LES RESPONSABILITÉS DE LA GUERRE

La Gazette des Ardennes consacre à cette redoutable question un très grand nombre d’articles, et il est facile d’imaginer que la série n’est point close. Voici, résumée en quelques lignes, la thèse soufflée par le grand État-major impérial au naturalisé allemand Prévost (15 février 1915) :


Le soir du 31 juillet, le gouvernement français ignorait encore que la Russie avait ordonné la mobilisation générale dans la nuit du 30 au 31. L’ambassadeur français à Saint-Pétersbourg n’en avait donc, — si incroyable que cela puisse paraître ! — pas avisé son gouvernement, de sorte que la contre-mobilisation allemande a été connue plus tôt à Paris et put être ainsi présentée au public français comme une menace allemande. Il y a là, de toute évidence, des complicités inavouées que l’Histoire établira.

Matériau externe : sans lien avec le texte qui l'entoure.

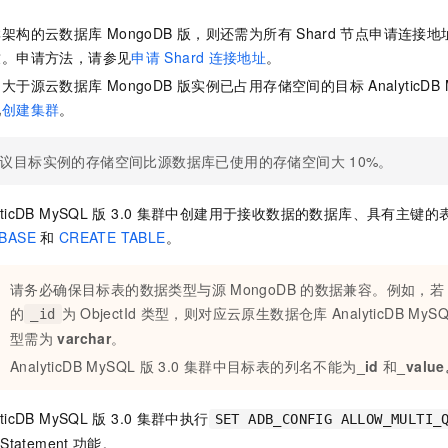
服务生态伙伴
视觉 Coding、空间感知、多模态思考等全面升级
1M上下文，专为长程任务能力而生
云工开物
企业应用
Night Plan 支持 Qwen 3.8-Max
AI 办公
NEW
Red Hat
群架构的
云数据库
MongoDB
版
，则还需为所有
Shard
节点申请连接地
30+ 款产品免费体验
夜间 5 折，Qwen/Meoo/TokenPlan 客户专享
AI智能应用
科研合作
致。申请方法，请参见
申请
Shard
连接地址
。
ERP
堂（旗舰版）
SUSE
智能客服
AI 应用构建
大模型原生
间大于源
云数据库
MongoDB
版
实例已占用存储空间的目标
AnalyticDB
CRM
2个月
自动承接线索
见
创建集群
。
建站小程序
Qoder
大模型服务平台百炼-应用模版
OA 办公系统
HOT
NEW
面向真实软件
个人版上线、团队版降价；千问3.8-Max首发发尝鲜
丰富多元化的应用模版和解决方案
议目标实例的存储空间比源数据库已使用的存储空间大
10%。
力提升
财税管理
模板建站
万有无界
大模型服务平台百炼-智能体
400电话
定制建站
yticDB MySQL
版
3.0
集群中创建用于接收数据的数据库、具有主键的
的模型效果
灵活可视化地构建企业级 Agent
BASE
和
CREATE TABLE
。
方案
广告营销
模板小程序
秒悟
人工智能平台 PAI
定制小程序
云端极速 AI 
新一代 AI 视频生成模型，深度适配广告营销等场景
AI Native 的算法工程平台，一站式完成建模、训练、推理服务部署
请务必确保目标表的数据类型与源
MongoDB
的数据兼容。例如，若
APP 开发
的
为
ObjectId
类型，则对应
云原生数据仓库
AnalyticDB MyS
_id
型需为
varchar
。
建站系统
AnalyticDB MySQL
版
3.0
集群中目标表的列名不能为
_id
和
_valu
AI 应用
10分钟微调：让0.6B模型媲美235B模型
多模态数据信
yticDB MySQL
版
3.0
集群中执行
依托云原生高可用架构,实现Dify私有化部署
用1%尺寸在特定领域达到大模型90%以上效果
SET ADB_CONFIG ALLOW_MULTI_
-Statement
功能。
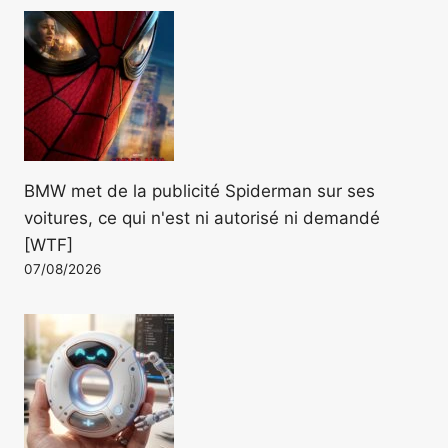
BMW met de la publicité Spiderman sur ses
voitures, ce qui n'est ni autorisé ni demandé
[WTF]
07/08/2026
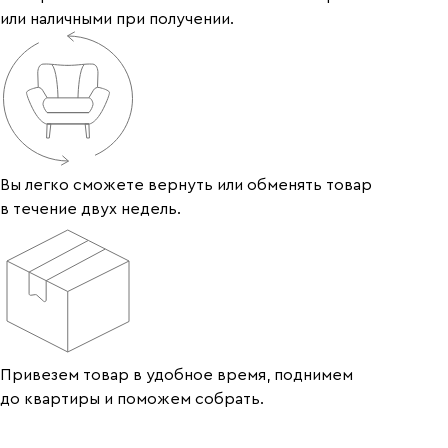
или наличными при получении.
Вы легко сможете вернуть или обменять товар
в течение двух недель.
Привезем товар в удобное время, поднимем
до квартиры и поможем собрать.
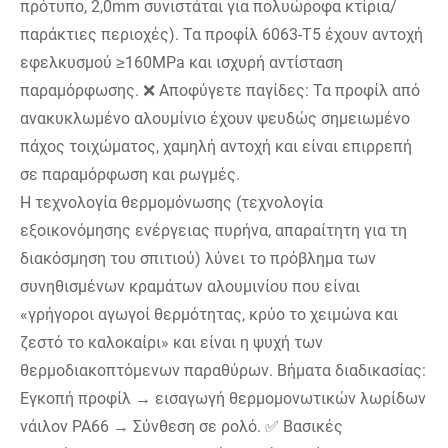
πρότυπο, 2,0mm συνιστάται για πολυώροφα κτίρια/
παράκτιες περιοχές). Τα προφίλ 6063-T5 έχουν αντοχή
εφελκυσμού ≥160MPa και ισχυρή αντίσταση
παραμόρφωσης. ❌ Αποφύγετε παγίδες: Τα προφίλ από
ανακυκλωμένο αλουμίνιο έχουν ψευδώς σημειωμένο
πάχος τοιχώματος, χαμηλή αντοχή και είναι επιρρεπή
σε παραμόρφωση και ρωγμές.
Η τεχνολογία θερμομόνωσης (τεχνολογία
εξοικονόμησης ενέργειας πυρήνα, απαραίτητη για τη
διακόσμηση του σπιτιού) λύνει το πρόβλημα των
συνηθισμένων κραμάτων αλουμινίου που είναι
«γρήγοροι αγωγοί θερμότητας, κρύο το χειμώνα και
ζεστό το καλοκαίρι» και είναι η ψυχή των
θερμοδιακοπτόμενων παραθύρων. Βήματα διαδικασίας:
Εγκοπή προφίλ → εισαγωγή θερμομονωτικών λωρίδων
νάιλον PA66 → Σύνθεση σε ρολό. ✅ Βασικές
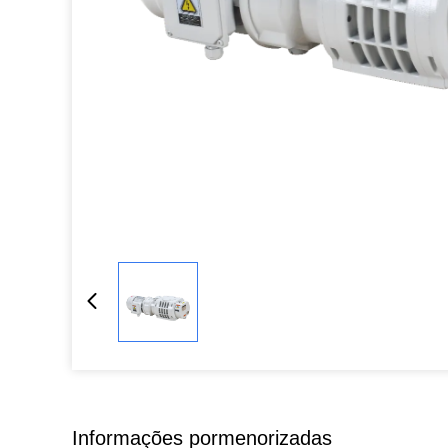
Informações pormenorizadas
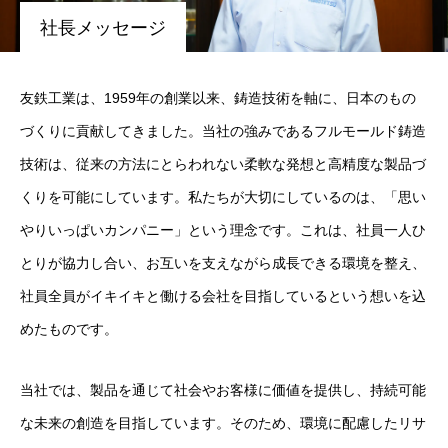
社長メッセージ
インタビュー
ENVIRONMENT
環境を知る
友鉄工業は、1959年の創業以来、鋳造技術を軸に、日本のもの
づくりに貢献してきました。当社の強みであるフルモールド鋳造
研修制度
技術は、従来の方法にとらわれない柔軟な発想と高精度な製品づ
福利厚生
くりを可能にしています。私たちが大切にしているのは、「思い
やりいっぱいカンパニー」という理念です。これは、社員一人ひ
社内イベント
とりが協力し合い、お互いを支えながら成長できる環境を整え、
地域貢献
社員全員がイキイキと働ける会社を目指しているという想いを込
めたものです。
RECRUIT
採用を知る
当社では、製品を通じて社会やお客様に価値を提供し、持続可能
な未来の創造を目指しています。そのため、環境に配慮したリサ
プライバシーポリシー
お知らせ
お問い合わせ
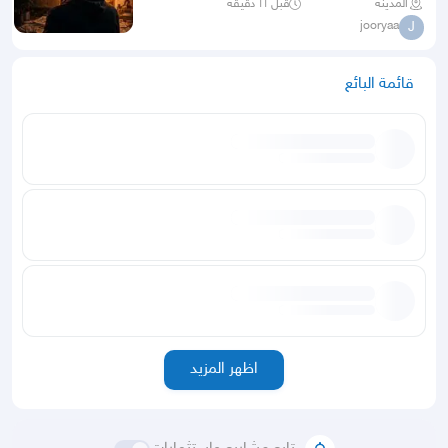
المدينة
قبل ١١ دقيقة
jooryaa
J
قائمة البائع
اظهر المزيد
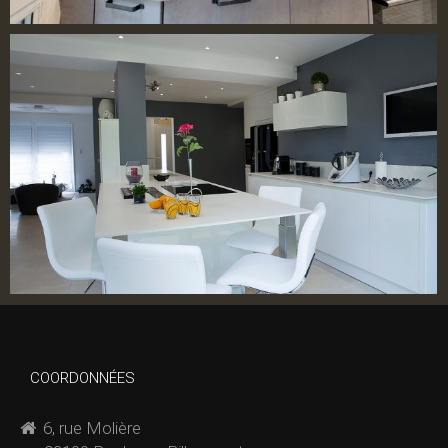
COORDONNÉES
6, rue Molière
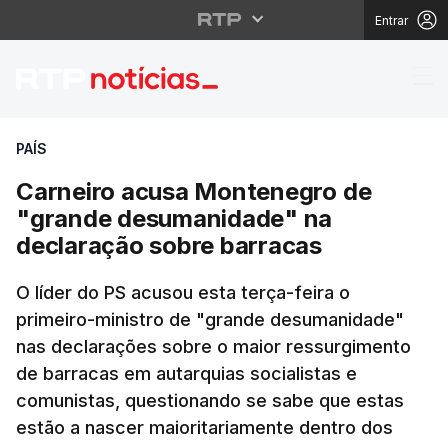
Entrar
Carneiro acusa Monte
PAÍS
Carneiro acusa Montenegro de
"grande desumanidade" na
declaração sobre barracas
O líder do PS acusou esta terça-feira o
primeiro-ministro de "grande desumanidade"
nas declarações sobre o maior ressurgimento
de barracas em autarquias socialistas e
comunistas, questionando se sabe que estas
estão a nascer maioritariamente dentro dos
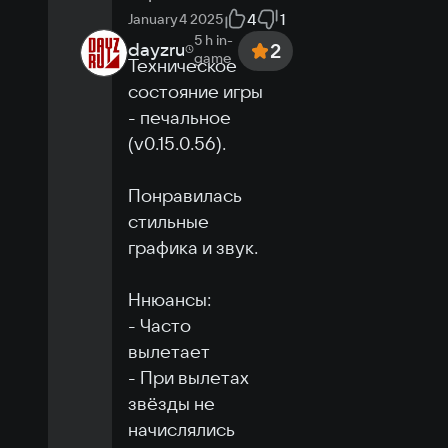
4
1
January 4 2025
5 h
in-
dayzru
2
game
Техническое 
состояние игры 
- печальное 
(v0.15.0.56).

Понравилась 
стильные 
графика и звук.

Ннюансы:

- Часто 
вылетает

- При вылетах 
звёзды не 
начислялись
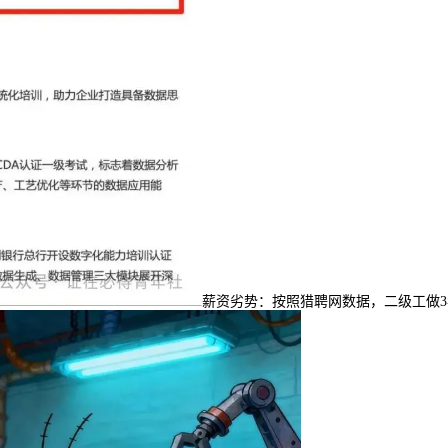
薪资劣势：按照猎聘网数据，二级工做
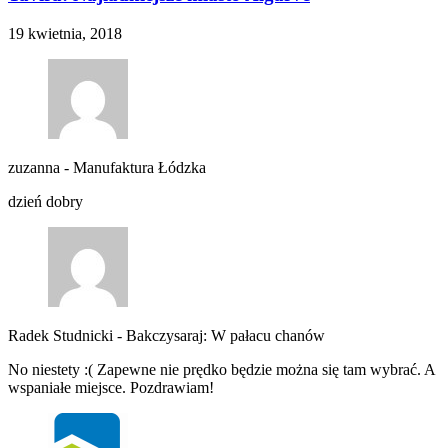
19 kwietnia, 2018
zuzanna
-
Manufaktura Łódzka
dzień dobry
Radek Studnicki
-
Bakczysaraj: W pałacu chanów
No niestety :( Zapewne nie prędko będzie można się tam wybrać. A
wspaniałe miejsce. Pozdrawiam!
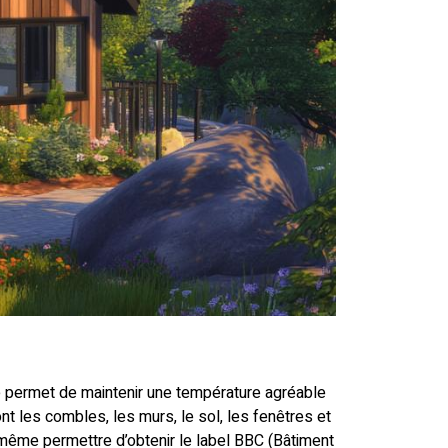
e permet de maintenir une température agréable
ont les combles, les murs, le sol, les fenêtres et
 même permettre d’obtenir le label BBC (Bâtiment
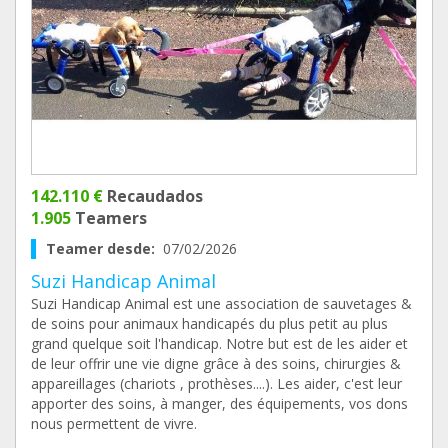
142.110 €
Recaudados
1.905
Teamers
Teamer desde:
07/02/2026
Suzi Handicap Animal
Suzi Handicap Animal est une association de sauvetages &
de soins pour animaux handicapés du plus petit au plus
grand quelque soit l'handicap. Notre but est de les aider et
de leur offrir une vie digne grâce à des soins, chirurgies &
appareillages (chariots , prothèses....). Les aider, c'est leur
apporter des soins, à manger, des équipements, vos dons
nous permettent de vivre.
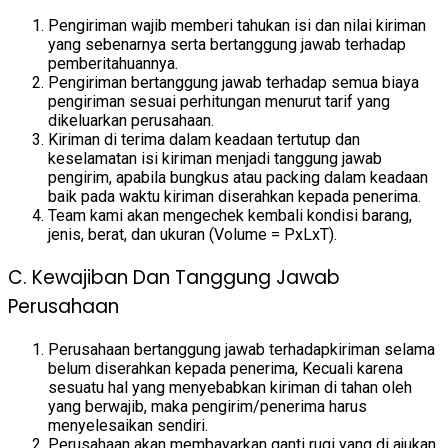
Pengiriman wajib memberi tahukan isi dan nilai kiriman
yang sebenarnya serta bertanggung jawab terhadap
pemberitahuannya.
Pengiriman bertanggung jawab terhadap semua biaya
pengiriman sesuai perhitungan menurut tarif yang
dikeluarkan perusahaan.
Kiriman di terima dalam keadaan tertutup dan
keselamatan isi kiriman menjadi tanggung jawab
pengirim, apabila bungkus atau packing dalam keadaan
baik pada waktu kiriman diserahkan kepada penerima.
Team kami akan mengechek kembali kondisi barang,
jenis, berat, dan ukuran (Volume = PxLxT).
C. Kewajiban Dan Tanggung Jawab
Perusahaan
Perusahaan bertanggung jawab terhadapkiriman selama
belum diserahkan kepada penerima, Kecuali karena
sesuatu hal yang menyebabkan kiriman di tahan oleh
yang berwajib, maka pengirim/penerima harus
menyelesaikan sendiri.
Perusahaan akan membayarkan ganti rugi yang di ajukan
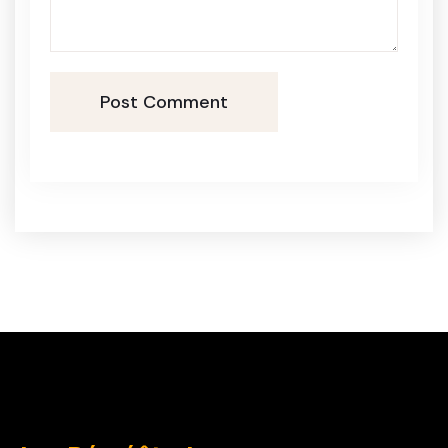
Post Comment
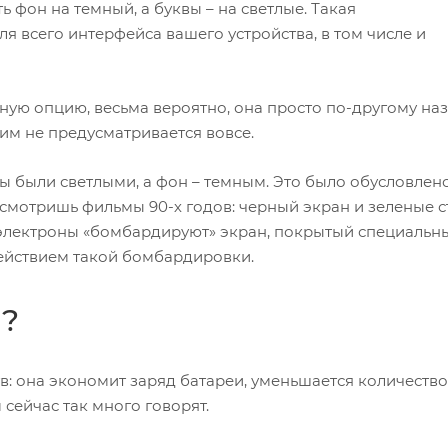
 фон на темный, а буквы – на светлые. Такая
я всего интерфейса вашего устройства, в том числе и
ную опцию, весьма вероятно, она просто по-другому наз
им не предусматривается вовсе.
ы были светлыми, а фон – темным. Это было обусловлен
 смотришь фильмы 90-х годов: черный экран и зеленые с
 электроны «бомбардируют» экран, покрытый специальн
действием такой бомбардировки.
м?
: она экономит заряд батареи, уменьшается количеств
 сейчас так много говорят.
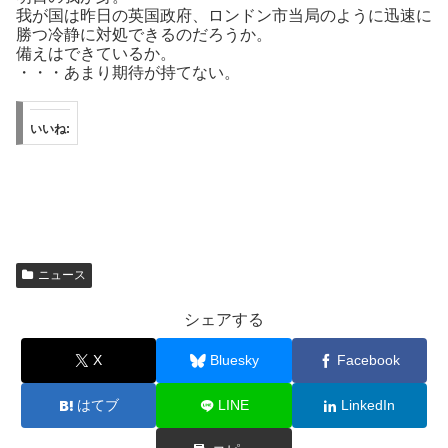
我が国は昨日の英国政府、ロンドン市当局のように迅速に
勝つ冷静に対処できるのだろうか。
備えはできているか。
・・・あまり期待が持てない。
いいね:
ニュース
シェアする
X
Bluesky
Facebook
はてブ
LINE
LinkedIn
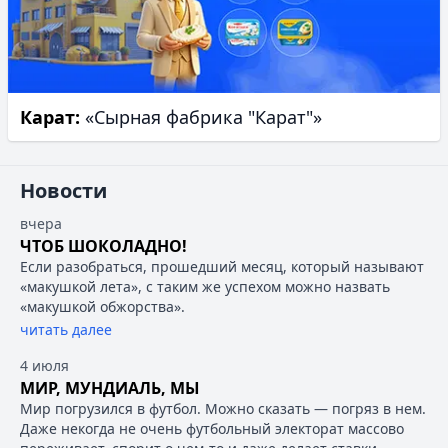
Карат:
«Сырная фабрика "Карат"»
Новости
вчера
ЧТОБ ШОКОЛАДНО!
Если разобраться, прошедший месяц, который называют
«макушкой лета», с таким же успехом можно назвать
«макушкой обжорства».
читать далее
4 июля
МИР, МУНДИАЛЬ, МЫ
Мир погрузился в футбол. Можно сказать — погряз в нем.
Даже некогда не очень футбольный электорат массово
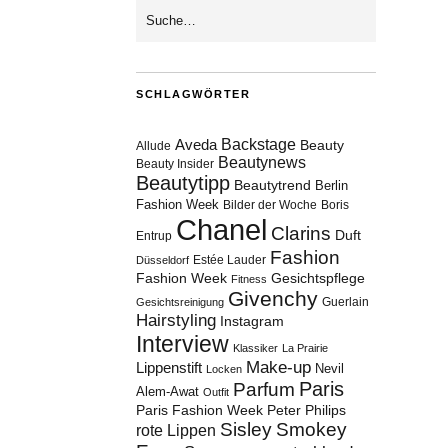
SCHLAGWÖRTER
Aveda
Backstage
Beauty
Allude
Beautynews
Beauty Insider
Beautytipp
Beautytrend
Berlin
Fashion Week
Bilder der Woche
Boris
Chanel
Clarins
Duft
Entrup
Fashion
Estée Lauder
Düsseldorf
Fashion Week
Gesichtspflege
Fitness
Givenchy
Guerlain
Gesichtsreinigung
Hairstyling
Instagram
Interview
Klassiker
La Prairie
Make-up
Lippenstift
Nevil
Locken
Paris
Parfum
Alem-Awat
Outfit
Paris Fashion Week
Peter Philips
Sisley
Smokey
rote Lippen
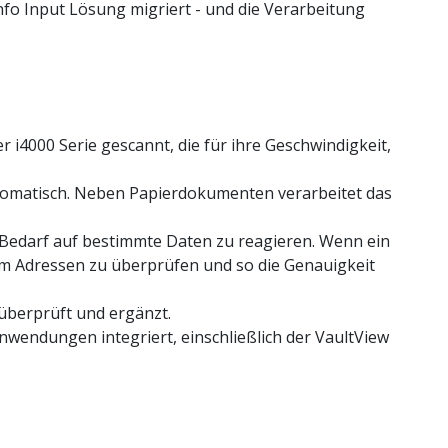
nfo Input Lösung migriert - und die Verarbeitung
 i4000 Serie gescannt, die für ihre Geschwindigkeit,
 automatisch. Neben Papierdokumenten verarbeitet das
ei Bedarf auf bestimmte Daten zu reagieren. Wenn ein
um Adressen zu überprüfen und so die Genauigkeit
berprüft und ergänzt.
wendungen integriert, einschließlich der VaultView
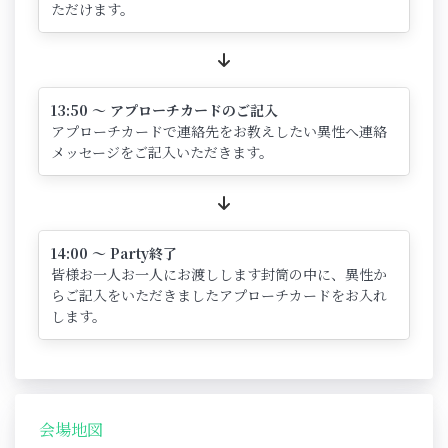
ただけます。
13:50 ～ アプローチカードのご記入
アプローチカードで連絡先をお教えしたい異性へ連絡
メッセージをご記入いただきます。
14:00 ～ Party終了
皆様お一人お一人にお渡しします封筒の中に、異性か
らご記入をいただきましたアプローチカードをお入れ
します。
会場地図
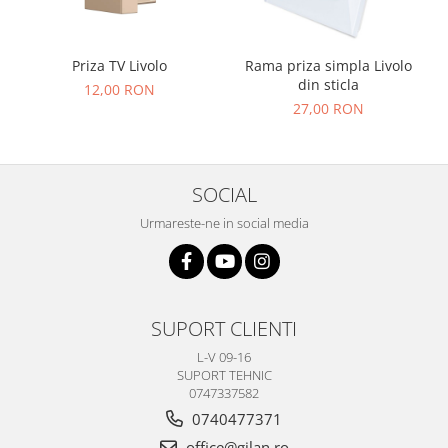
Priza TV Livolo
Rama priza simpla Livolo
din sticla
12,00 RON
27,00 RON
SOCIAL
Urmareste-ne in social media
SUPORT CLIENTI
L-V 09-16
SUPORT TEHNIC
0747337582
0740477371
office@gilan.ro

Cet exposé perfide a pu tromper les neutres et déconcerter un instant les Français retenus dans les régions envahies. Mais il est parfaitement insoutenable. Dès le 30 juillet, les Parisiens connaissaient par les journaux l’oukase du Tsar appelant sous les drapeaux les réservistes de 23 gouvernements entiers et de 71 districts de 14 autres gouvernements. Le même jour, on savait à Paris que le Lokal Anzeiger était l’objet d’une comédie de saisie, pour avoir annoncé que le Kaiser venait de signer l’ordre de mobilisation générale. Enfin, le 31 juillet, à cinq heures du soir, le Temps publiait un court résumé des principaux signes observés en Allemagne, touchant la préparation des hostilités. On avait donc eu, en France, la nouvelle de la mobilisation partielle russe avant celle de la mobilisation générale allemande. D’ailleurs, le public continuait à croire naïvement à des mesures de précaution exagérées de la part du Kaiser, mesures auxquelles l’occupation de Briey, réalisée dès le 2 août, devait donner, avant la déclaration de guerre, leur véritable signification.